Schoon ov is een imagokwestie

De coronacrisis kan de implementatie van zero emissiebussen in een stroomversnelling brengen, denkt Cees Bakker van Keypoint Consultancy. Met een schoon imago kan het ov de reiziger ná de crisis terugwinnen. Auteur: Guus Puylaert


Nu overal in den landen noodconcessies worden uitgeschreven die maximaal twee jaar duren, ziet Bakker daarnaast een gunstige ontwikkeling voor ZE-bussen. “Doordat de spitsen momenteel afvlakken, kunnen vervoerders hun materieel gelijkmatiger over de dag kunnen verdelen. Dat maakt het makkelijker om personeel en materieel in te plannen, ZE-bussen kunnen op langere omlopen worden ingezet. Dat is gunstig voor vervoerders en decentrale overheden.” Het Centraal Planbureau, het Planbureau voor de Leefomgeving en het Sociaal en Cultureel Planbureau adviseerden het kabinet onlangs nog om juist in deze coronaperiode veranderingen door te voeren en te investeren in onder meer het klimaat, begint Bakker. “Het virus maakt het ov minder aantrekkelijk voor veel reizigers en de reizigersaantallen zijn momenteel laag. Daarom is het zaak nu te investeren en te werken aan een positief imago. Dus investeer juist nu in schoon en stil ov.”

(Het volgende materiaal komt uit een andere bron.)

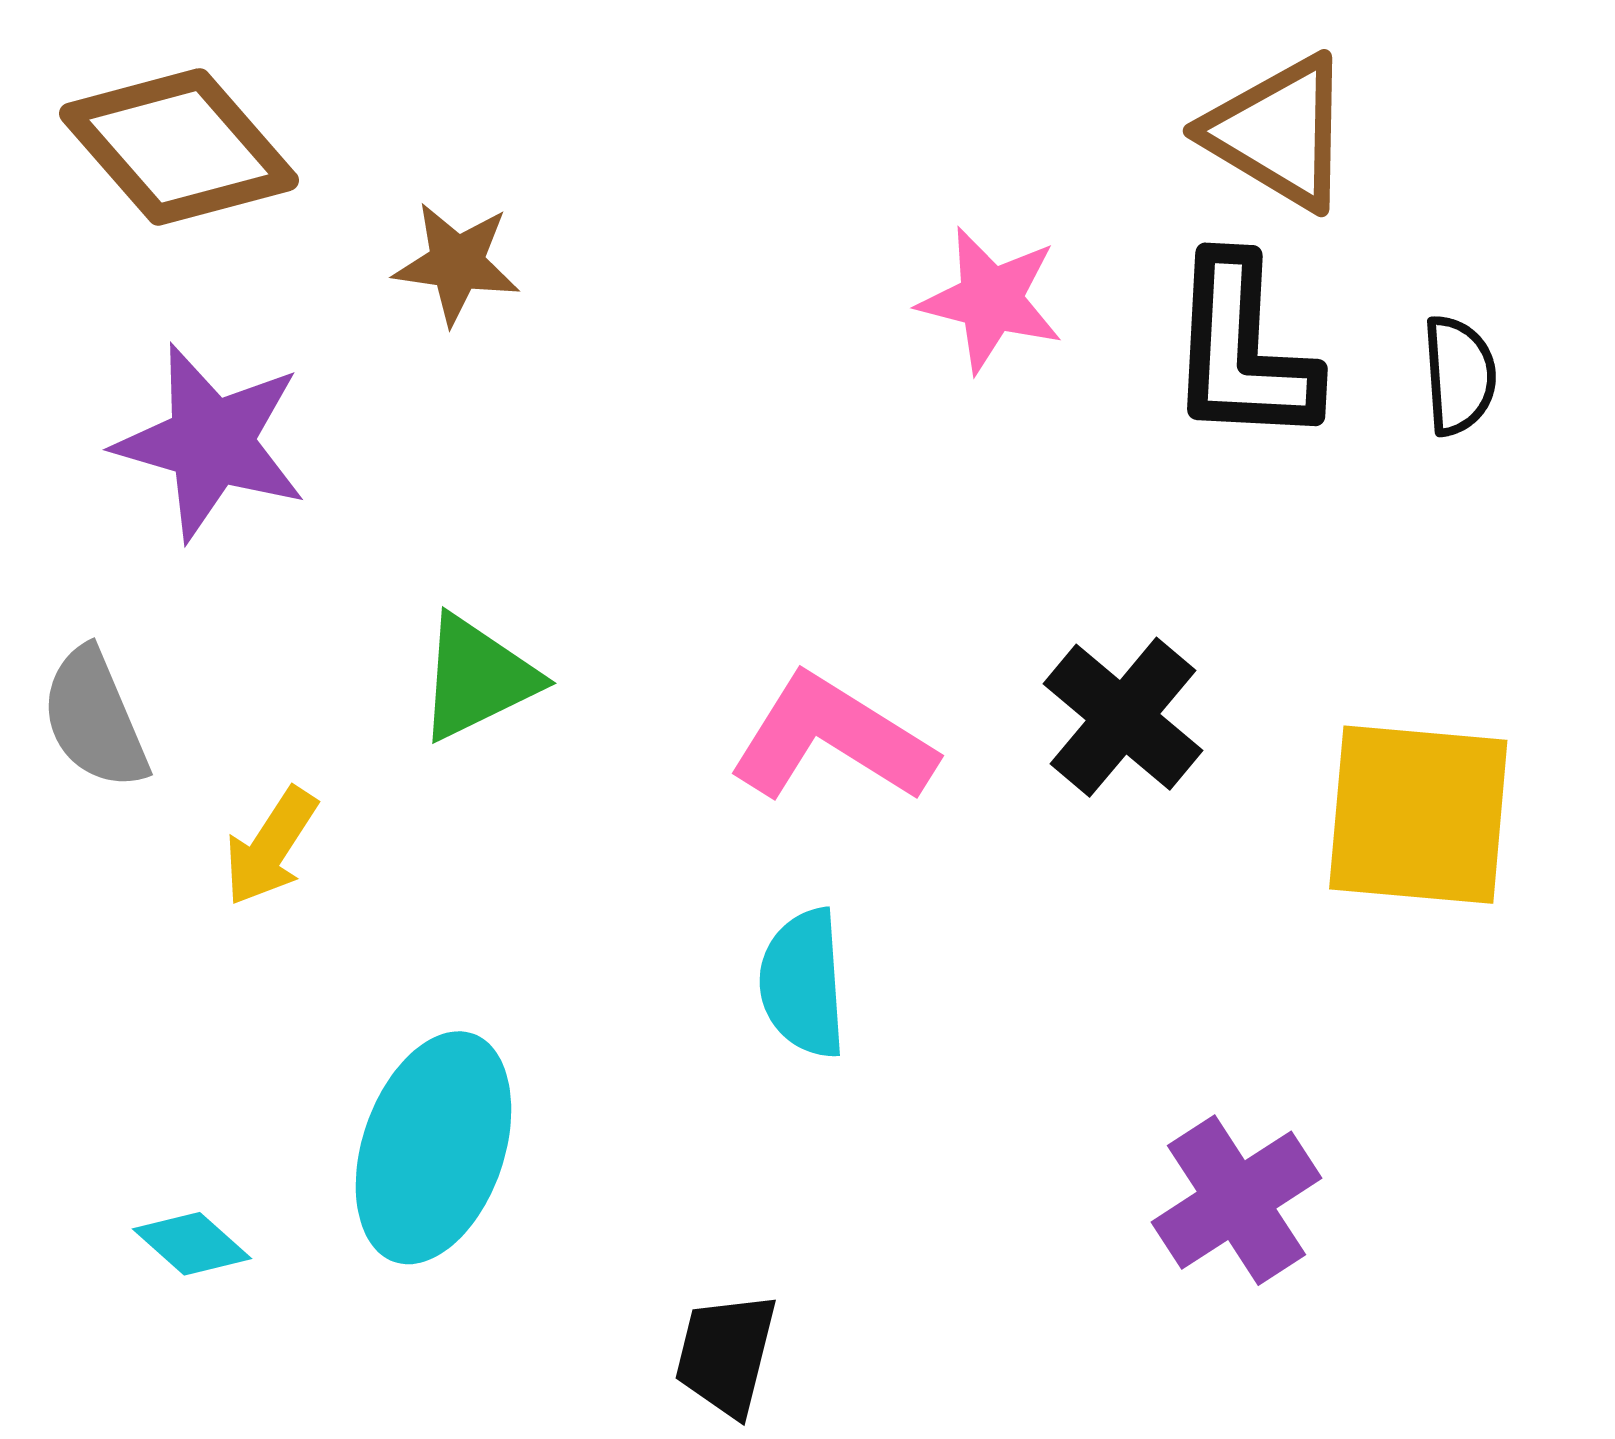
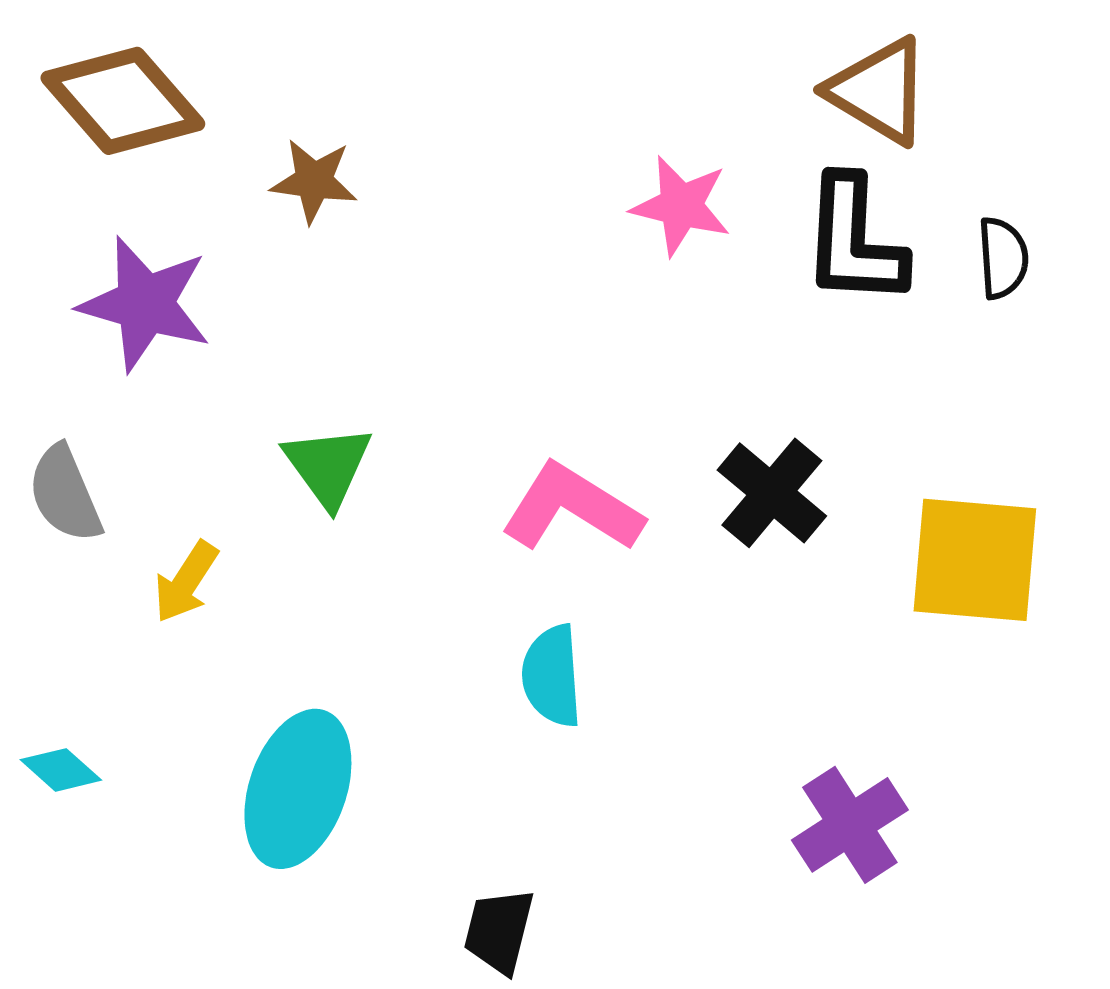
green triangle: (477, 678) -> (328, 466), turned -40
cyan diamond: (192, 1244) -> (61, 770), moved

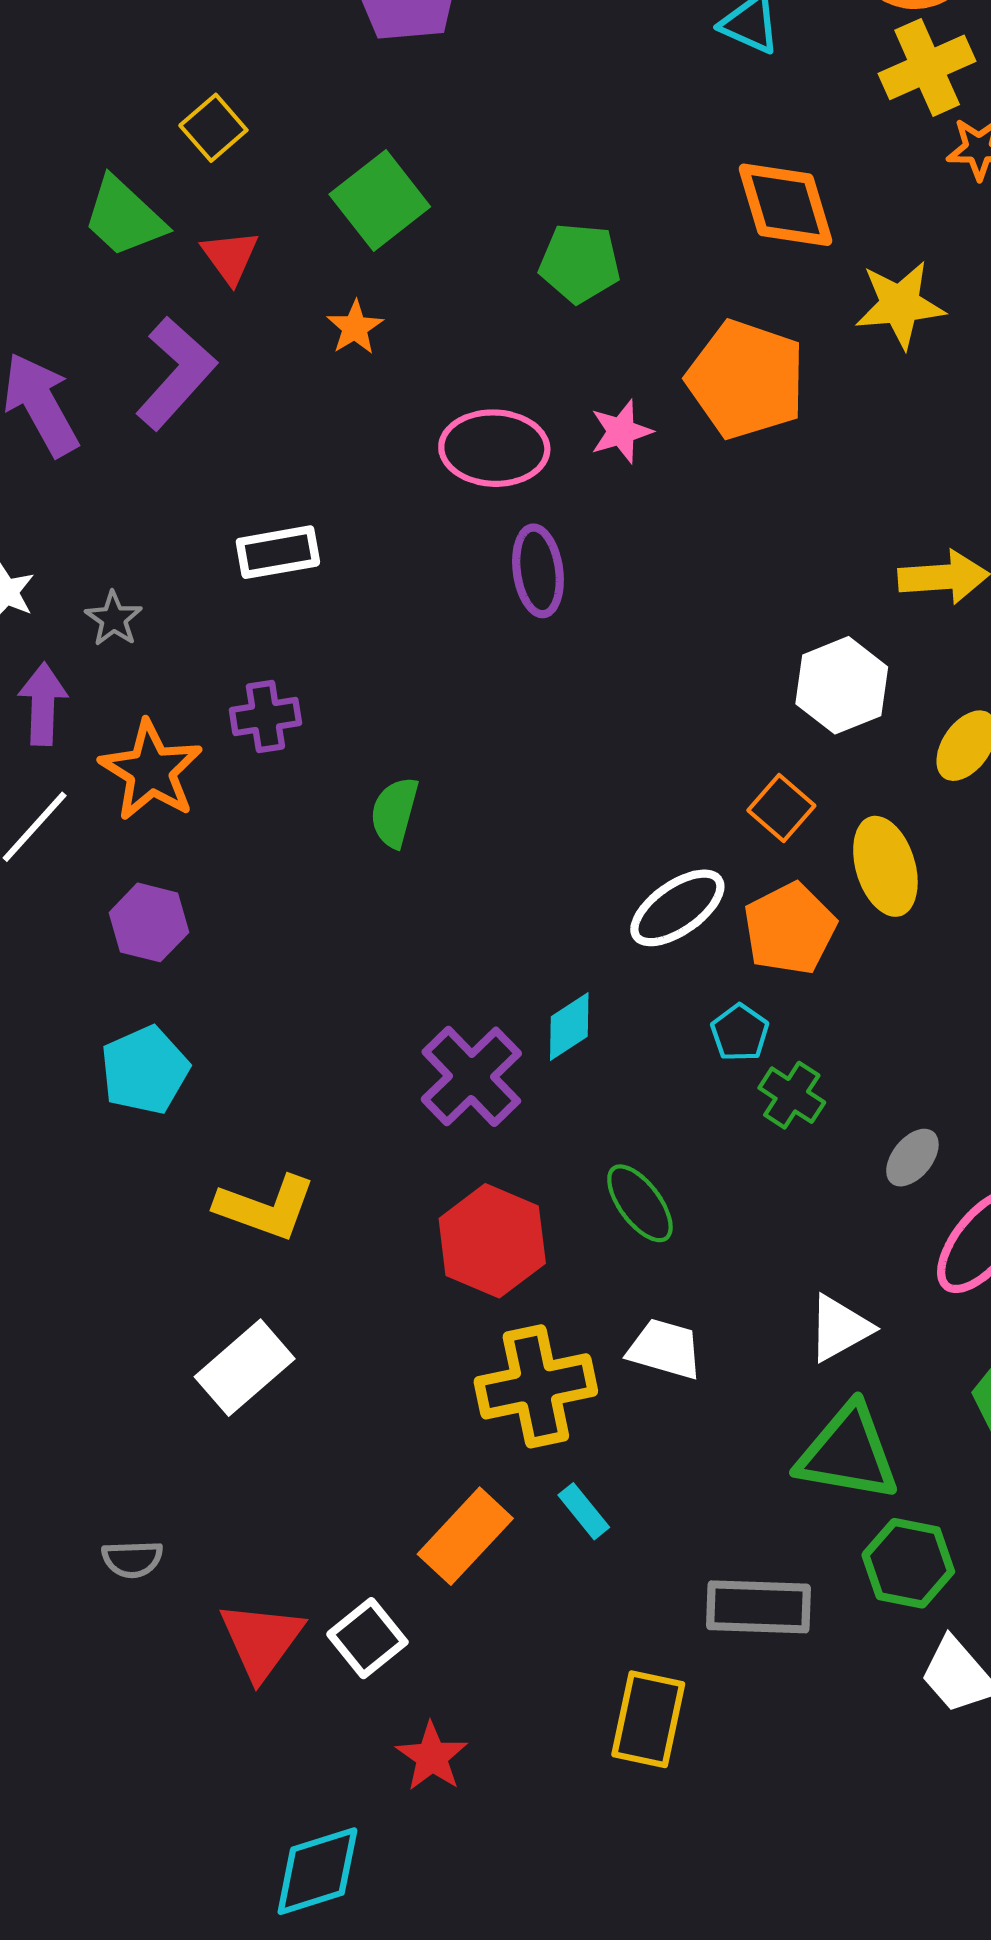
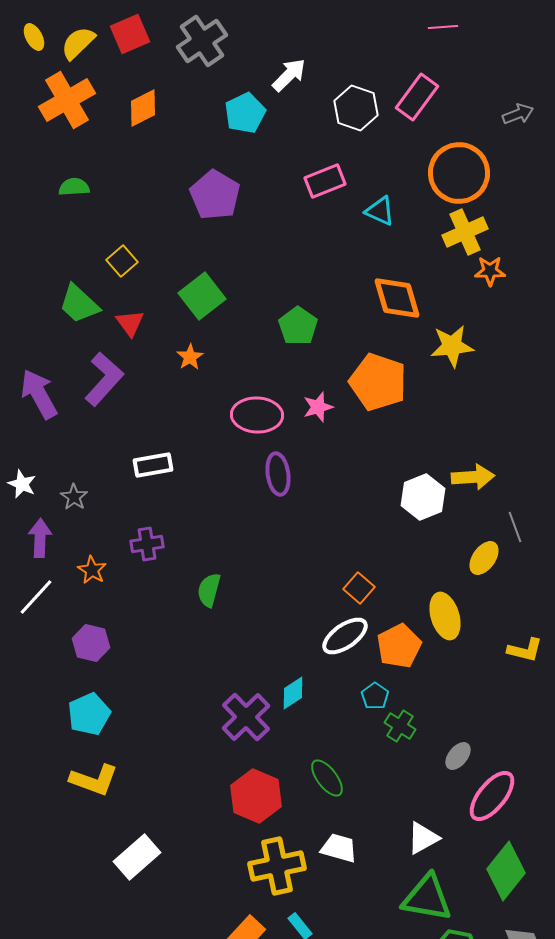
green pentagon: (580, 263) -> (298, 326), turned 30
white hexagon: (842, 685) -> (423, 497), moved
orange star: (151, 771) -> (92, 570), size x0.6
orange square: (781, 808) -> (359, 588), moved
yellow L-shape: (265, 1207) -> (94, 780), moved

Bal ligt bij overheden Maar wie die investering gaat doen? In de TCO-berekening liggen de kosten voor batterijbussen en dieselbussen ongeveer even hoog, weet Bakker. Desondanks gaan vervoerders nu niet vanzelf investeren in ZE-bussen, omdat de aanschafkosten voor een batterijbus nog altijd twee keer hoger liggen dan die van een dieselbus en de bussen dus nu binnen de korter lopende concessies een afschrijfperiode van slechts twee jaar hebben. En dus ligt de bal bij decentrale overheden, zegt Bakker. Als overheden financieel namelijk niet bijspringen, is de kans op kaalslag in het ov groot. “De Rijksoverheid moet altijd geld vrijmaken voor ov. Het past nog steeds in het beleid om ov een serieuze plaats te geven. Dan zijn het politieke keuzes waarin je moet investeren. Dit is het moment om zero emissie wellicht versneld in te voeren, sneller dan het Green Deal-akkoord misschien voorschrijft. Decentrale overheden kunnen vervolgens nadenken over methoden om de implementatie door te zetten, bijvoorbeeld via overnameregelingen of specifieke leningen.”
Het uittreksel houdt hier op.